Sepuluh ribu? Gak salah, nih? Sepiring lontong dengan sayur lengkap, plus telur dan sambalnya hanya berharga sepuluh ribu saja. Murah sekali, aku pun memberikan selembar uang sepuluh ribuan lalu kembali ke rumah Mas Azzam dengan perut kenyang.
Saat kembali, aku melihat rombongan ibu-ibu tadi masih asyik mengobrol di bawah pohon asem. Langsung saja kudekati mereka, aku masih penasaran dengan ucapannya salah atau dari mereka tadi.
"Kakak cantik masih di sini aja," sapaku sok akrab.
"Kita memang udah jadi penghuni tetap tempat ini, Dek," jawab mereka sambil tertawa dengan nyaring.
Bulu kudukku mendadak berdiri, tapi hatiku menolak rasa takut yang tiba-tiba muncul. Masa, iya, ada hantu bisa muncul di siang hari. Bisa menggosip lagi, itu tidak masuk di akal!
"Eh, maaf. Kami hanya bercanda, Dek. Janganlah jadi pucat kayak gitu muka Adek. Kami ini masih manusianya, Dek," ucap mereka lagi membuatku lega.
Ternyata mereka masih manusia juga, sama seperti diriku.
"Mau nanya apa lagi tadi, Dek. Tanyalah, siapa tahu kami bisa jawab," sambungnya lagi.
"Tadi kata kakak banyak kereta yang lewat, tapi tak ada satu pun yang aku lihat tadi di sana," jawabku.
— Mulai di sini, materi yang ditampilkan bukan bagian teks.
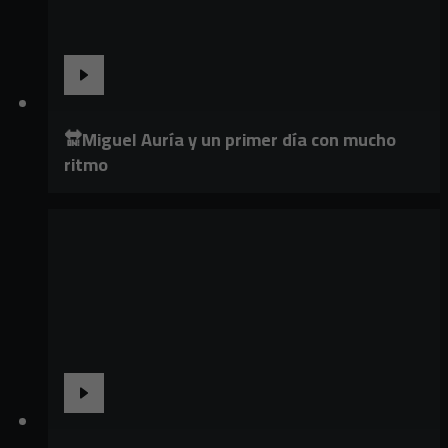
🔛Miguel Auría y un primer día con mucho
ritmo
"Masa sih, Dek. Apa gak nampak sama Adek? Nah itu salah satu contohnya," jawab si kakak beradik aku merah.
Dia menunjuk pada sebuah sepeda motor yang melintas di sampingku dengan kencang.
"Itu sepeda motor, Kak. Bukan kereta," sahutku kesal karena merasa dibohongi.
"Di sini namanya kereta, Dek, memangnya Adek pikir kereta itu apa?"
"Kereta api," jawabku singkat.
Mereka malah tertawa terbahak mendengar jawabanku.
"Aduh, lucu kali lah kau, Dek. Sampai sakit perut kakak ketawa terus," ucap mereka kompak.
Dasar orang-orang aneh, akhirnya aku meninggalkan mereka dengan perasaan dongkol bin kesal.
"Dari mana saja kamu, Clara?" sambut Mas Azzam dengan pertanyaan saat aku masuk ke dalam rumah.
Rupanya mereka berdua sudah bangun. Kak Winda sedang sibuk memasak sesuatu di dapur. Aku bergidik saat ingat kebobrokan yang kulihat tadi di dapurnya.
"Clara, kamu belum menjawab pertanyaanku. Dari mana saja kamu, sepagi ini sudah keluyuran di luar rumah!" tanya Mas Azzam lagi.
"Aku cari sarapan, Mas. Lapar," jawabku singkat saja.
"Kalau lapar, harusnya kau masak. Bukannya malah beli di luaran. Pemborosan itu namanya!" sela Kak Winda.
Sepertinya dia sudah selesai memasak. Dua piring mie kuah yang masih mengepulkan asap di letakkan ya di atas meja makan.
"Ngapain nengok masakanku terus, selera, ya? Masak sendiri sana!" ucapnya dengan sombongnya.
"Tidak, terima kasih. Aku sudah kenyang," sahutku lalu meninggalkan mereka berdua.
Lebih baik aku mandi saja, sementara Mas Azzam kulihat tengah asyik melahap mie yang dimasak istri joroknya itu.
Apa perutnya tak sakit, pasti banyak kuman yang ikut masuk ke perutnya. Mungkin sudah kebal kali, ya?